There Is No Biotech Bubble; Here's the Real Story


"The job in the startup phase is R&D, not market performance."


Some analysts feel that the biotech sector's recent tumble is evidence of the biotech bubble bursting.

But they're wrong; the market is simply in a period of adjustment.

Chart 1

The premise behind the bubble idea is that biotech companies as a group are overvalued, that their market caps aren't supported by performance. In other words, that their perceived value is all smoke and mirrors.

The problem with that argument is, these analysts are using a mass of technical indicators to support it. Anyone who's followed start-up biotechs knows that's a fool's errand.


Because most of these companies won't turn a profit for years, and no one expects them to. Their job in the startup phase is R&D, not market performance. The only really meaningful financial indicator of a young biotech's health is its negative cash flow—how fast is it burning through money, and does it have enough cash reserves to keep the lights on for a year or two?

The fact is, a pre-profit biotech's valuation is based solely on our expectations for its future performance. And we form those expectations on the quality of the drugs or devices it is developing insofar as they help safely cure or manage disease or injury.

A bubble happens when speculators put a lot of money into assets that have no fundamental value. Like the dot-coms—anyone could put together a website and open an office with a chair, a desk, and a computer, and people would invest their hard-earned money into it.

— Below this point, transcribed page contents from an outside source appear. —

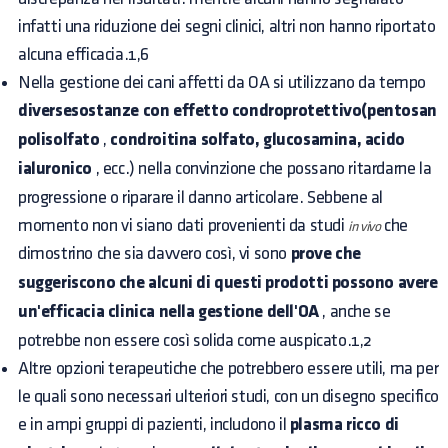
infatti una riduzione dei segni clinici, altri non hanno riportato
alcuna efficacia.1,6
Nella gestione dei cani affetti da OA si utilizzano da tempo
diversesostanze con effetto condroprotettivo(pentosan
polisolfato
,
condroitina solfato, glucosamina, acido
ialuronico
, ecc.) nella convinzione che possano ritardarne la
progressione o riparare il danno articolare. Sebbene al
momento non vi siano dati provenienti da studi
che
in vivo
dimostrino che sia davvero così, vi sono
prove che
suggeriscono che alcuni di questi prodotti possono avere
un'efficacia clinica nella gestione dell'OA
, anche se
potrebbe non essere così solida come auspicato.1,2
Altre opzioni terapeutiche che potrebbero essere utili, ma per
le quali sono necessari ulteriori studi, con un disegno specifico
e in ampi gruppi di pazienti, includono il
plasma ricco di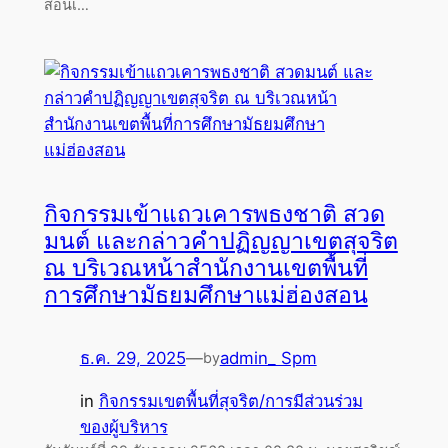
สอนเ…
กิจกรรมเข้าแถวเคารพธงชาติ สวด
มนต์ และกล่าวคำปฏิญญาเขตสุจริต
ณ บริเวณหน้าสำนักงานเขตพื้นที่
การศึกษามัธยมศึกษาแม่ฮ่องสอน
ธ.ค. 29, 2025
—
admin_ Spm
by
in
กิจกรรมเขตพื้นที่สุจริต/การมีส่วนร่วม
ของผู้บริหาร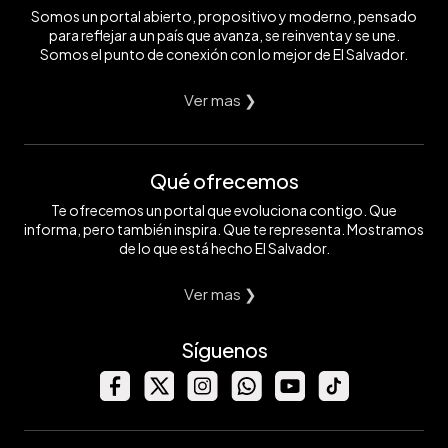
Somos un portal abierto, propositivo y moderno, pensado
para reflejar a un país que avanza, se reinventa y se une.
Somos el punto de conexión con lo mejor de El Salvador.
Ver mas ❯
Qué ofrecemos
Te ofrecemos un portal que evoluciona contigo. Que
informa, pero también inspira. Que te representa. Mostramos
de lo que está hecho El Salvador.
Ver mas ❯
Síguenos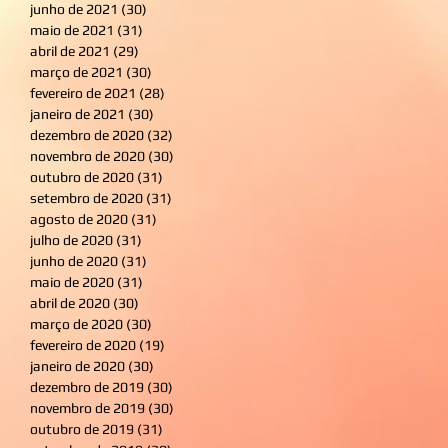
junho de 2021
(30)
30 posts
maio de 2021
(31)
31 posts
abril de 2021
(29)
29 posts
março de 2021
(30)
30 posts
fevereiro de 2021
(28)
28 posts
janeiro de 2021
(30)
30 posts
dezembro de 2020
(32)
32 posts
novembro de 2020
(30)
30 posts
outubro de 2020
(31)
31 posts
setembro de 2020
(31)
31 posts
agosto de 2020
(31)
31 posts
julho de 2020
(31)
31 posts
junho de 2020
(31)
31 posts
maio de 2020
(31)
31 posts
abril de 2020
(30)
30 posts
março de 2020
(30)
30 posts
fevereiro de 2020
(19)
19 posts
janeiro de 2020
(30)
30 posts
dezembro de 2019
(30)
30 posts
novembro de 2019
(30)
30 posts
outubro de 2019
(31)
31 posts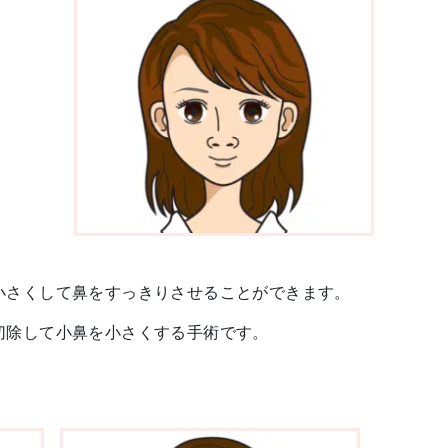
小さくして鼻をすっきりさせることができます。
切除して小鼻を小さくする手術です。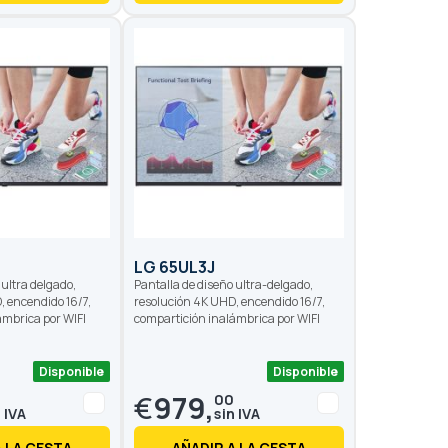
LG 65UL3J
 ultra delgado,
Pantalla de diseño ultra-delgado,
, encendido 16/7,
resolución 4K UHD, encendido 16/7,
ámbrica por WIFI
compartición inalámbrica por WIFI
Disponible
Disponible
€
979,
00
A LA CESTA
AÑADIR A LA CESTA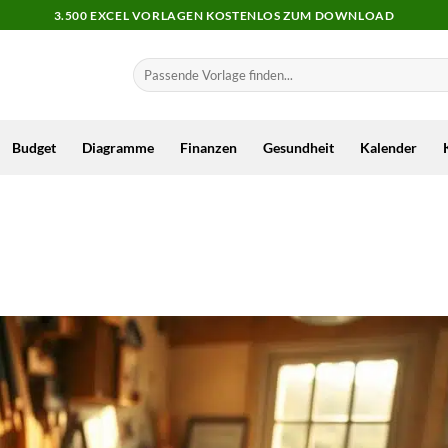
3.500 EXCEL VORLAGEN KOSTENLOS ZUM DOWNLOAD
Budget
Diagramme
Finanzen
Gesundheit
Kalender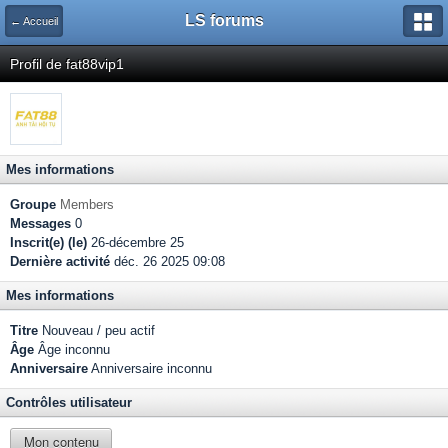
LS forums
← Accueil
Profil de fat88vip1
Mes informations
Groupe
Members
Messages
0
Inscrit(e) (le)
26-décembre 25
Dernière activité
déc. 26 2025 09:08
Mes informations
Titre
Nouveau / peu actif
Âge
Âge inconnu
Anniversaire
Anniversaire inconnu
Contrôles utilisateur
Mon contenu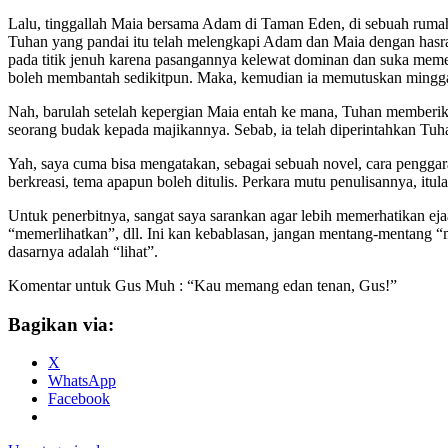
Lalu, tinggallah Maia bersama Adam di Taman Eden, di sebuah rumah 
Tuhan yang pandai itu telah melengkapi Adam dan Maia dengan hasrat 
pada titik jenuh karena pasangannya kelewat dominan dan suka memeri
boleh membantah sedikitpun. Maka, kemudian ia memutuskan minggat d
Nah, barulah setelah kepergian Maia entah ke mana, Tuhan memberi
seorang budak kepada majikannya. Sebab, ia telah diperintahkan T
Yah, saya cuma bisa mengatakan, sebagai sebuah novel, cara penggara
berkreasi, tema apapun boleh ditulis. Perkara mutu penulisannya, itul
Untuk penerbitnya, sangat saya sarankan agar lebih memerhatikan ej
“memerlihatkan”, dll. Ini kan kebablasan, jangan mentang-mentang “
dasarnya adalah “lihat”.
Komentar untuk Gus Muh : “Kau memang edan tenan, Gus!”
Bagikan via:
X
WhatsApp
Facebook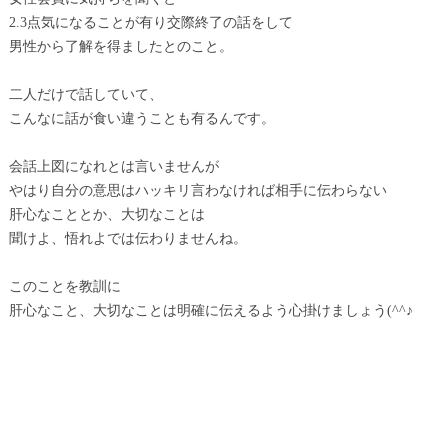
2.3点気になることが有り交際終了の話をして
男性から了解を得ましたとのこと。
二人だけで話していて、
こんなに話が食い違うことも有るんです。
会話上図になれとは言いませんが
やはり自分の意思はハッキリ言わなければ相手に伝わらない
肝心なこととか、大切なことは
聞けよ、悟れよでは伝わりませんね。
このことを教訓に
肝心なこと、大切なことは明確に伝えるよう心掛けましょう(^^♪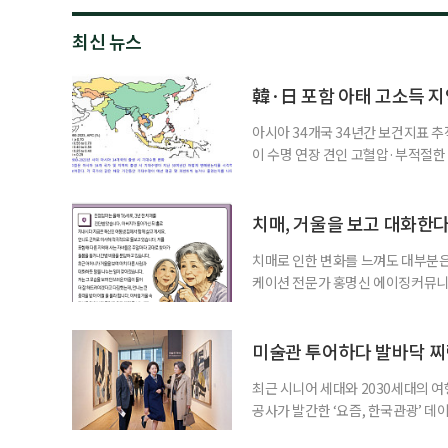
최신 뉴스
韓·日 포함 아태 고소득 지역
아시아 34개국 34년간 보건지표 추적
이 수명 연장 견인 고혈압·부적절
시아·태평양 고소득 지역의 기대수명
에 따르면 강지승 고려대 교수와 연
분석한 장기 추적 결과를 발표했다.
치매, 거울을 보고 대화한
치매로 인한 변화를 느껴도 대부분은
케이션 전문가 홍명신 에이징커뮤니
매 케어’에 관한 궁금증을 풀어드립
힘’이 느껴집니다. 그런 자녀들을 
어릴 때는 거울 속 모습을 다른 사람
미술관 투어하다 발바닥 찌
최근 시니어 세대와 2030세대의 
공사가 발간한 ‘요즘, 한국관광’ 데
을 찾는 비중이 증가한 것으로 나타났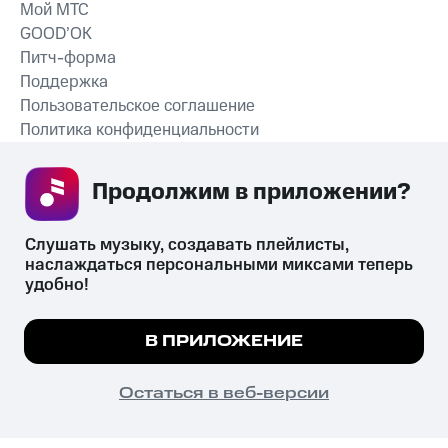
Мой МТС
GOOD’OK
Питч-форма
Поддержка
Пользовательское соглашение
Политика конфиденциальности
Рекомендательные технологии
Продолжим в приложении? 
СКАЧАТЬ ПРИЛОЖЕНИЕ
Слушать музыку, создавать плейлисты, 
наслаждаться персональными миксами теперь 
удобно!
Незаконное потребление наркотических средств,
психотропных веществ, их аналогов причиняет вред здоровью,
Мы используем куки, чтобы на сайте все
В ПРИЛОЖЕНИЕ
их незаконный оборот запрещён и влечёт установленную
работало.
Подробнее
законодательством ответственность.
© 2026 ООО «КИОН».
ПОНЯТНО
Остаться в веб-версии
Все права защищены
18+
Главная
В приложение
Избранное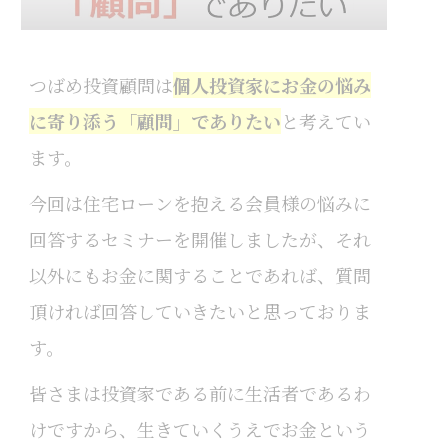
つばめ投資顧問は
個人投資家にお金の悩み
に寄り添う「顧問」でありたい
と考えてい
ます。
今回は住宅ローンを抱える会員様の悩みに
回答するセミナーを開催しましたが、それ
以外にもお金に関することであれば、質問
頂ければ回答していきたいと思っておりま
す。
皆さまは投資家である前に生活者であるわ
けですから、生きていくうえでお金という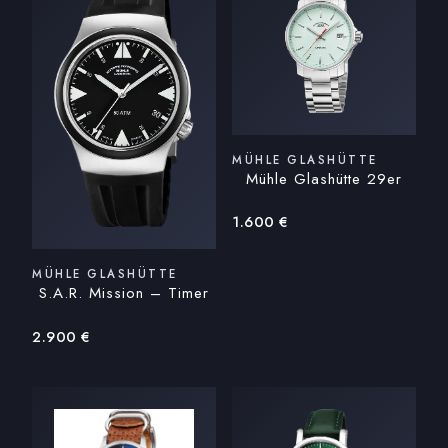
MÜHLE GLASHÜTTE
Mühle Glashütte 29er
1.600
€
MÜHLE GLASHÜTTE
S.A.R. Mission – Timer
2.900
€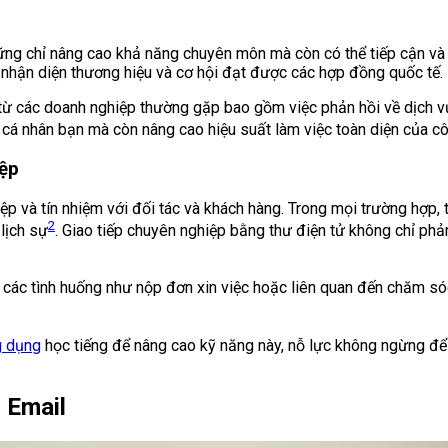
hững chỉ nâng cao khả năng chuyên môn mà còn có thể tiếp cận và 
ự nhận diện thương hiệu và cơ hội đạt được các hợp đồng quốc tế.
l từ các doanh nghiệp thường gặp bao gồm việc phản hồi về dịch 
 cá nhân bạn mà còn nâng cao hiệu suất làm việc toàn diện của cô
ệp
p và tín nhiệm với đối tác và khách hàng. Trong mọi trường hợp, 
2
lịch sự
. Giao tiếp chuyên nghiệp bằng thư điện tử không chỉ phả
g các tình huống như nộp đơn xin việc hoặc liên quan đến chăm só
g dụng
học tiếng để nâng cao kỹ năng này, nỗ lực không ngừng để 
 Email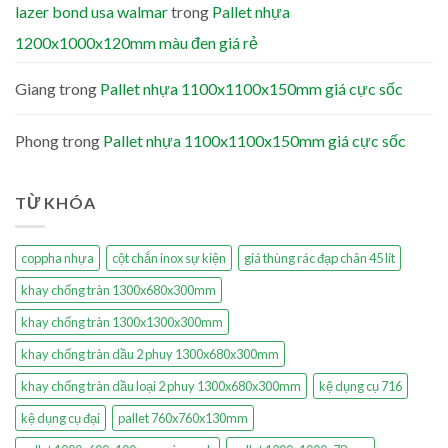
lazer bond usa walmar
trong
Pallet nhựa
1200x1000x120mm màu đen giá rẻ
Giang
trong
Pallet nhựa 1100x1100x150mm giá cực sốc
Phong
trong
Pallet nhựa 1100x1100x150mm giá cực sốc
TỪ KHÓA
coppha nhựa
cột chắn inox sự kiện
giá thùng rác đạp chân 45 lít
khay chống tràn 1300x680x300mm
khay chống tràn 1300x1300x300mm
khay chống tràn dầu 2 phuy 1300x680x300mm
khay chống tràn dầu loại 2 phuy 1300x680x300mm
kệ dụng cụ 716
kệ dụng cụ đại
pallet 760x760x130mm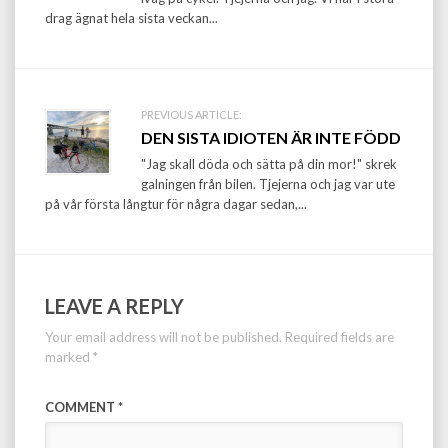
drag ägnat hela sista veckan...
PREVIOUS ARTICLE:
DEN SISTA IDIOTEN ÄR INTE FÖDD
"Jag skall döda och sätta på din mor!" skrek
galningen från bilen. Tjejerna och jag var ute
på vår första långtur för några dagar sedan,...
LEAVE A REPLY
Your email address will not be published.
Required fields are
marked
*
COMMENT
*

How about real estate? The properties were real, of course, but the instruments used to finance them, the mortgages, were fundamentally flawed.

That is not the case for bioscience companies. These firms develop and hold important intellectual properties that have real value. Some will succeed, and many will fail. But they will do so individually, not as part of some overall momentum in the sector.

There is no bubble. Not all boats are rising. It's true that the sector, on average, had a remarkable growth year in 2013, but that's because a select group of biotechs had super-success, even while others floundered, and their numbers inflated the mean.

So if it's not a biotech bubble bursting, what's going on in the sector? Why have stocks been moving downward over the past couple weeks?

Here's the Real Deal with Biotech Stocks

What's happening is investors have gotten nervous. They're not sure of the high valuations they have assigned to these young companies. They're questioning their own judgment. And in a moment of somewhat panicky behavior, they're selling their uncertainty.

But in doing that, they arbitrarily push valuations lower, which makes it more difficult for the biotechs to raise new money as needed. Notice that it's almost always after a rapid rise in stock price that a biotech will open up a public offering of stock. Why? The increased value of the shares will help offset the dilutive effects of the offering, so the shares will be easier to sell. Very often, the price dilution disappears within a few days.

Eventually, the market will wake up and come to realize that high valuation is healthy for the bioscience sector, that it sustains research and brings exciting new medicines to patients who need them. And the current trend will reverse direction powerfully.